With this tokenization strategy, a token becomes simply a useful sequence of bytes. Sometimes a token represents a word (the). Sometimes it represents a fragment of a word (tion). The model sees the world in frequent byte-chunks, not in words. Since all text can be represented as a sequence of bytes, and all bytes can now be represented by a sequence of tokens, and each token has its own unique integer, we have a way to map text to sequences of integers.

Look at what this quietly resolves. The word attempt wanted frequent units to be single tokens, and BPE delivers exactly that: the and and really do become one token each, so ordinary text is as compact as word-tokenization ever promised. But unlike a word vocabulary, BPE never runs out. A word it has never seen isn’t out-of-vocabulary; it just falls back to smaller pieces, and in the worst case to raw bytes, which can spell anything. The vocabulary stays finite and closed, yet frequency now decides how many tokens a piece of text costs. The sparsity and frequency-blindness of Attempt #2 are gone: common patterns are cheap, rare ones are still representable, and run / running / runner can finally share the pieces they have in common.

The complete pipeline

Putting it all together, here is the whole journey from text to token IDs.

The string the cat shown as text, bytes, byte sequences, and token IDs, with each arrow labelled by its mechanism.
Tokenizer pipeline overview

You first encode the string with UTF-8 down to bytes, giving you a universal, gap-free alphabet.

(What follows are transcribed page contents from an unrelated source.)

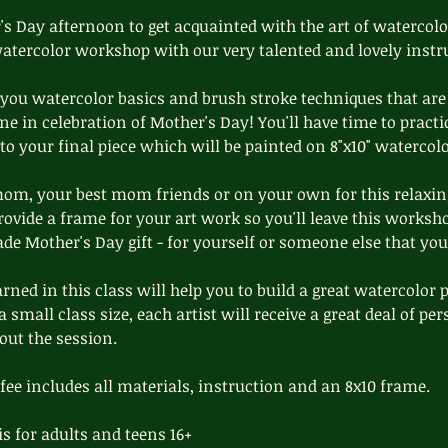
s Day afternoon to get acquainted with the art of watercolo
watercolor workshop with our very talented and lovely instr
 you watercolor basics and brush stroke techniques that are 
ene in celebration of Mother's Day! You'll have time to practi
o your final piece which will be painted on 8"x10" watercolo
m, your best mom friends or on your own for this relaxin
ovide a frame for your art work so you'll leave this worksh
e Mother's Day gift - for yourself or someone else that you
rned in this class will help you to build a great watercolor 
 small class size, each artist will receive a great deal of p
out the session.
 fee includes all materials, instruction and an 8x10 frame.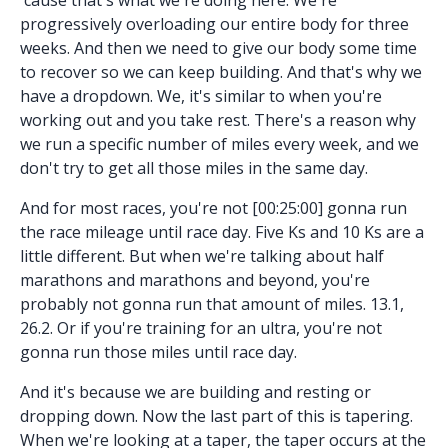
progressively overloading our entire body for three
weeks. And then we need to give our body some time
to recover so we can keep building. And that's why we
have a dropdown. We, it's similar to when you're
working out and you take rest. There's a reason why
we run a specific number of miles every week, and we
don't try to get all those miles in the same day.
And for most races, you're not [00:25:00] gonna run
the race mileage until race day. Five Ks and 10 Ks are a
little different. But when we're talking about half
marathons and marathons and beyond, you're
probably not gonna run that amount of miles. 13.1,
26.2. Or if you're training for an ultra, you're not
gonna run those miles until race day.
And it's because we are building and resting or
dropping down. Now the last part of this is tapering.
When we're looking at a taper, the taper occurs at the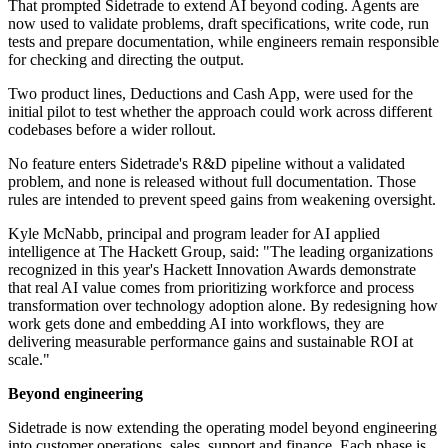
That prompted Sidetrade to extend AI beyond coding. Agents are
now used to validate problems, draft specifications, write code, run
tests and prepare documentation, while engineers remain responsible
for checking and directing the output.
Two product lines, Deductions and Cash App, were used for the
initial pilot to test whether the approach could work across different
codebases before a wider rollout.
No feature enters Sidetrade's R&D pipeline without a validated
problem, and none is released without full documentation. Those
rules are intended to prevent speed gains from weakening oversight.
Kyle McNabb, principal and program leader for AI applied
intelligence at The Hackett Group, said: "The leading organizations
recognized in this year's Hackett Innovation Awards demonstrate
that real AI value comes from prioritizing workforce and process
transformation over technology adoption alone. By redesigning how
work gets done and embedding AI into workflows, they are
delivering measurable performance gains and sustainable ROI at
scale."
Beyond engineering
Sidetrade is now extending the operating model beyond engineering
into customer operations, sales, support and finance. Each phase is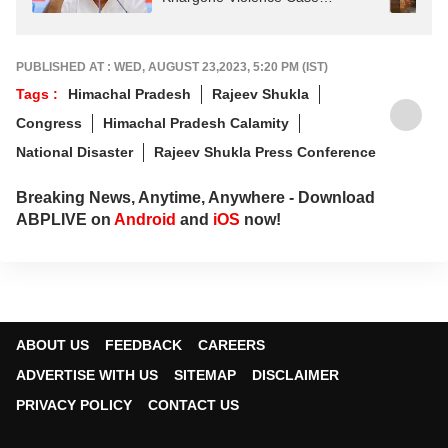
Acquittals
PUBLISHED AT : WED, AUGUST 23,2023, 5:20 PM (IST)
Tags :
Himachal Pradesh
Rajeev Shukla
Congress
Himachal Pradesh Calamity
National Disaster
Rajeev Shukla Press Conference
Breaking News, Anytime, Anywhere - Download
ABPLIVE on
Android
and
iOS
now!
ABOUT US
FEEDBACK
CAREERS
ADVERTISE WITH US
SITEMAP
DISCLAIMER
PRIVACY POLICY
CONTACT US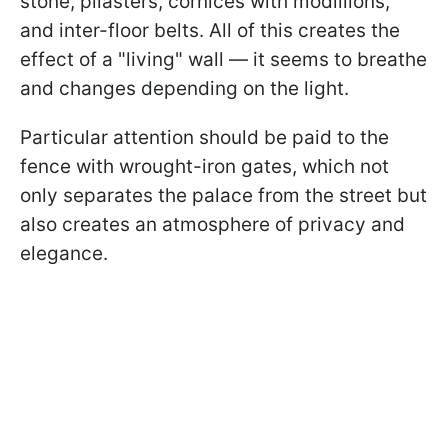
stone, pilasters, cornices with modillions,
and inter-floor belts. All of this creates the
effect of a "living" wall — it seems to breathe
and changes depending on the light.
Particular attention should be paid to the
fence with wrought-iron gates, which not
only separates the palace from the street but
also creates an atmosphere of privacy and
elegance.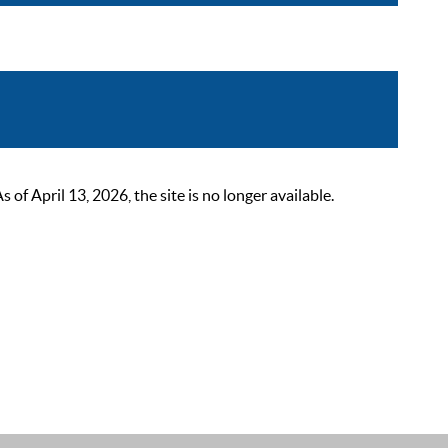
 April 13, 2026, the site is no longer available.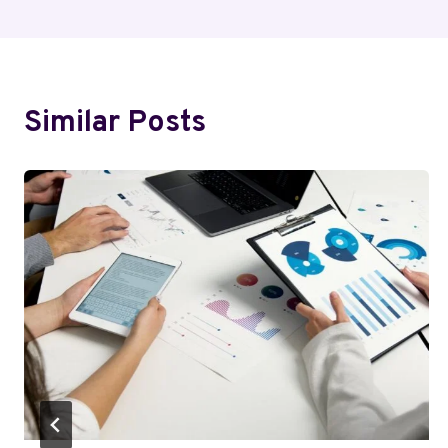
Similar Posts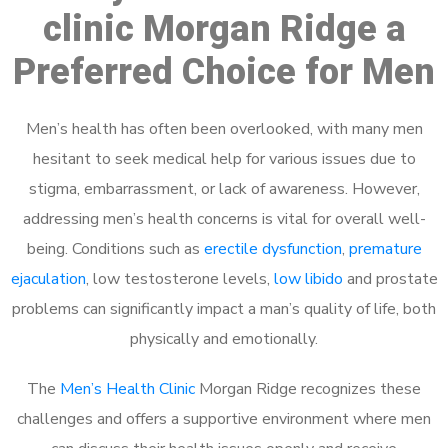
clinic Morgan Ridge a
Preferred Choice for Men
Men’s health has often been overlooked, with many men
hesitant to seek medical help for various issues due to
stigma, embarrassment, or lack of awareness. However,
addressing men’s health concerns is vital for overall well-
being. Conditions such as
erectile dysfunction
,
premature
ejaculation
, low testosterone levels,
low libido
and prostate
problems can significantly impact a man’s quality of life, both
physically and emotionally.
The
Men’s Health Clinic
Morgan Ridge recognizes these
challenges and offers a supportive environment where men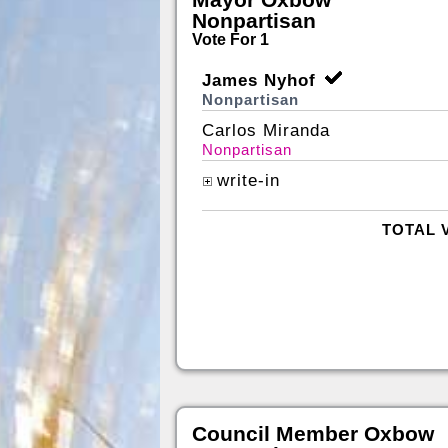
Nonpartisan
Vote For 1
James Nyhof
Nonpartisan
Carlos Miranda
Nonpartisan
write-in
TOTAL 
Council Member Oxbow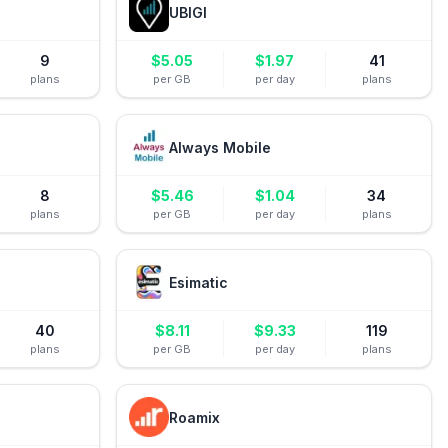
UBIGI
9
$
5.05
$
1.97
41
plans
per GB
per day
plans
Always Mobile
8
$
5.46
$
1.04
34
plans
per GB
per day
plans
Esimatic
40
$
8.11
$
9.33
119
plans
per GB
per day
plans
Roamix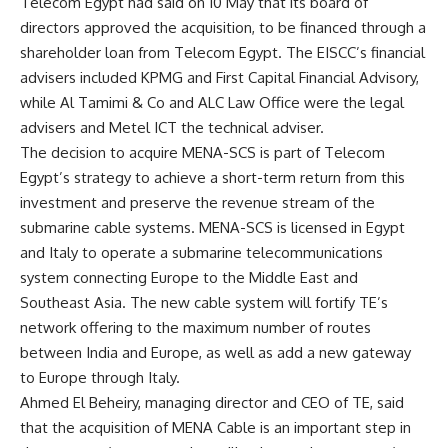
Telecom Egypt had said on 10 May that its board of
directors approved the acquisition, to be financed through a
shareholder loan from Telecom Egypt. The EISCC’s financial
advisers included KPMG and First Capital Financial Advisory,
while Al Tamimi & Co and ALC Law Office were the legal
advisers and Metel ICT the technical adviser.
The decision to acquire MENA-SCS is part of Telecom
Egypt’s strategy to achieve a short-term return from this
investment and preserve the revenue stream of the
submarine cable systems. MENA-SCS is licensed in Egypt
and Italy to operate a submarine telecommunications
system connecting Europe to the Middle East and
Southeast Asia. The new cable system will fortify TE’s
network offering to the maximum number of routes
between India and Europe, as well as add a new gateway
to Europe through Italy.
Ahmed El Beheiry, managing director and CEO of TE, said
that the acquisition of MENA Cable is an important step in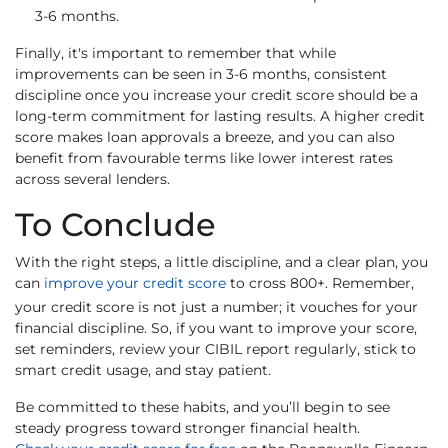
3-6 months.
Finally, it's important to remember that while
improvements can be seen in 3-6 months, consistent
discipline once you increase your credit score should be a
long-term commitment for lasting results. A higher credit
score makes loan approvals a breeze, and you can also
benefit from favourable terms like lower interest rates
across several lenders.
To Conclude
With the right steps, a little discipline, and a clear plan, you
can
improve your credit score
to cross 800+. Remember,
your credit score is not just a number; it vouches for your
financial discipline. So, if you want to improve your score,
set reminders, review your CIBIL report regularly, stick to
smart credit usage, and stay patient.
Be committed to these habits, and you’ll begin to see
steady progress toward stronger financial health.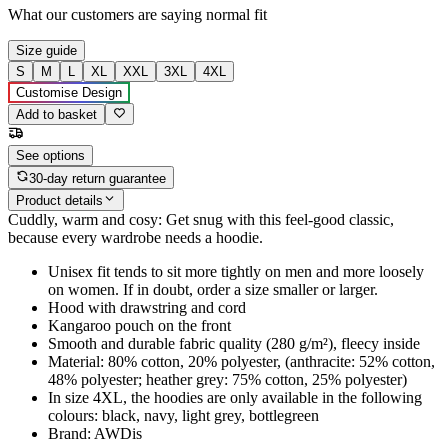
What our customers are saying
normal fit
Size guide
S
M
L
XL
XXL
3XL
4XL
Customise Design
Add to basket
See options
30-day return guarantee
Product details
Cuddly, warm and cosy: Get snug with this feel-good classic,
because every wardrobe needs a hoodie.
Unisex fit tends to sit more tightly on men and more loosely
on women. If in doubt, order a size smaller or larger.
Hood with drawstring and cord
Kangaroo pouch on the front
Smooth and durable fabric quality (280 g/m²), fleecy inside
Material: 80% cotton, 20% polyester, (anthracite: 52% cotton,
48% polyester; heather grey: 75% cotton, 25% polyester)
In size 4XL, the hoodies are only available in the following
colours: black, navy, light grey, bottlegreen
Brand: AWDis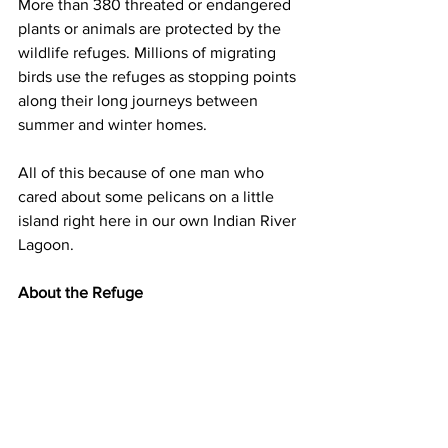
More than 380 threated or endangered 
plants or animals are protected by the 
wildlife refuges. Millions of migrating 
birds use the refuges as stopping points 
along their long journeys between 
summer and winter homes. 
All of this because of one man who 
cared about some pelicans on a little 
island right here in our own Indian River 
Lagoon. 
About the Refuge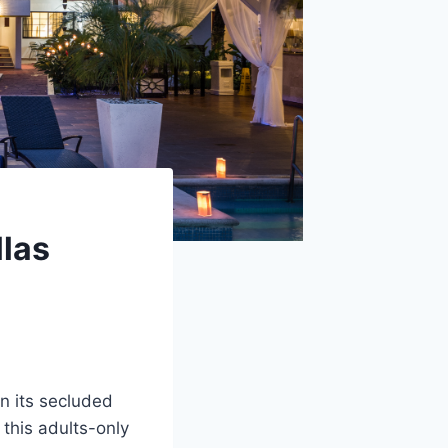
llas
n its secluded
, this adults-only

You compress those bytes with BPE, which fuses frequent patterns into single symbols and improves compression. You then look up each byte pattern in a vocabulary to find its token IDs, which are the integers the transformer needs.

Conclusion

We now have a good way of transforming text into sequence of integers so that we can leverage the “intelligence” of Transformers! There are still many details that I left out, including talking about training tokenizers, pretokenization, and other details that were out of scope for this blog. To learn more about this subject, I encourage you to take a look at Stanford CS 336’s Language Modeling from Scratch, which talks about all the concepts I mentioned here. If you so dare, I also encourage you to build your own transformer, which I am currently doing here.